When you feel like you’re being pulled under by chaos, it may be best to go with the flow.
We’re still at the hubby’s parents for our annual summer vacation – and T is having a blast with his grandparents and vice versa.
While T has made so many gains since last summer, his use of inappropriate language has increased.
During dinner on Tuesday, after repeatedly telling T to stop saying things like “Shut up,” “Shut your mouth,” and “Be quiet,” I had enough and took away his tablet for the evening.
T got angry, screamed at me and even threatened me with his fork.
I kept my cool – and everyone around the dinner table did as well – and our disregulated child soon calmed down.

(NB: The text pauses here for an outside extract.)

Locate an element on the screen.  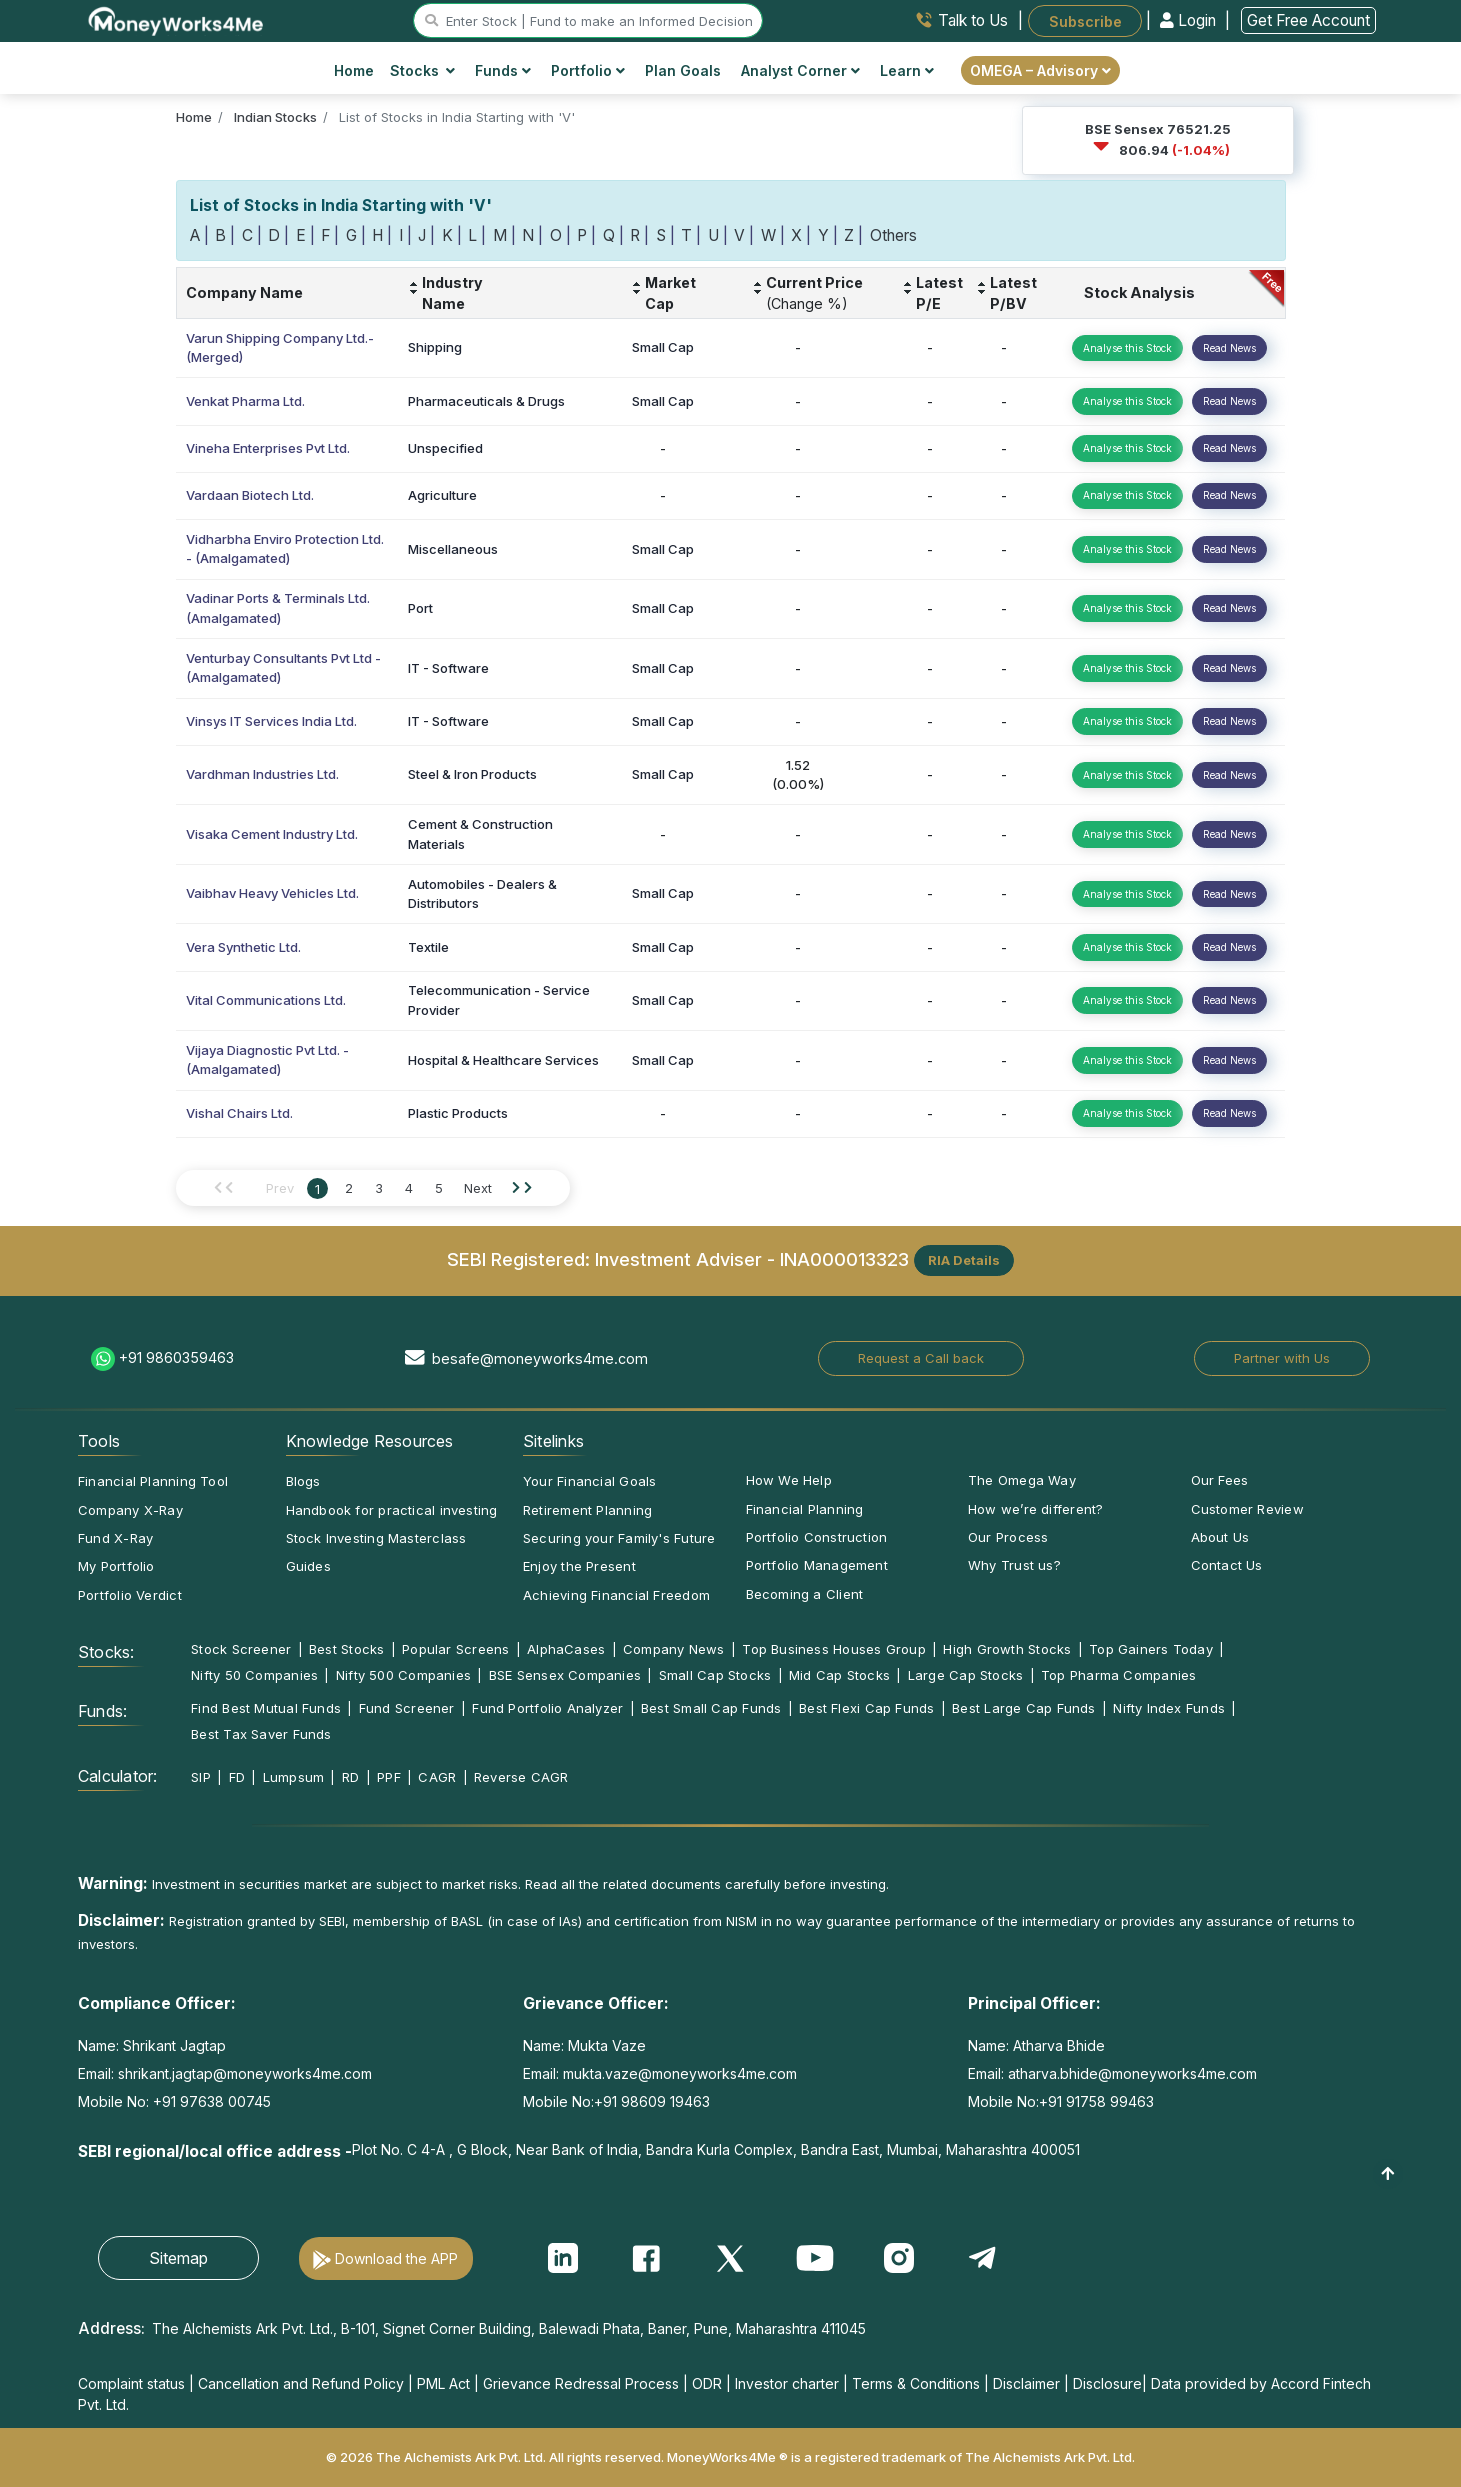
Analyse this Stock is located at coordinates (1127, 348).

Raising a child with FASD can feel like you’re being washed down a never-ending river.
Some moments are very frantic and you feel like you’re going to drown.
When we recognize it is T’s brain – impaired with a lack of impulse control and emotional regulation – and not “bad” behaviour, we can stay calm, ride it out, and things quiet down again.
The following day, we enjoyed an afternoon hike at beautiful Pabineau Falls.
The hubby and I last visited in summer 2015, when my Ma joined us for our annual visit.
This was T’s first visit. He quickly found large rocks to throw into the gushing water.
T is a natural curious explorer and he wanted to venture further down the river – something neither the hubby, his parents nor I have done in the many times we’ve visited.
As we hiked down the river, I reflected on the previous evening.
For those unfamiliar with FASD, T’s shortlived outburst and threat may seem horrifying.
I thought instead about how T was able to deescalate, thanks to everyone staying calm, when the intuitive thing to do was to respond and reprimand.
This is not always the case: I’m human and I don’t always stay calm; the hubby’s parents have in the past said things in the heat of a moment.
So this was a winning moment of teamwork.
Our journey down the river of life with T often leads us to unfamiliar territory.
When we leave ourselves open, we encounter the simple joys – like climbing rocks or wild blueberries quietly growing under tree canopy.
When we don’t resist against the futility of angry currents, we are led to calmer waters – like an unexpected swim spot enjoyed by locals of all ages.
During the calm moments, we are blessed with higher firmer ground to take stock of the path travelled and to prepare for the rushing waters inevitably around the corner.
When we returned home, the hubby and I made dinner to thank his parents for their hospitality, spending time with T and giving us a break.
I barbecued chicken kebabs and romaine lettuce hearts, the latter I last made for the hubby’s 40th birthday pandemic celebration in 2020.
They went well with the hubby’s chicken fried rice.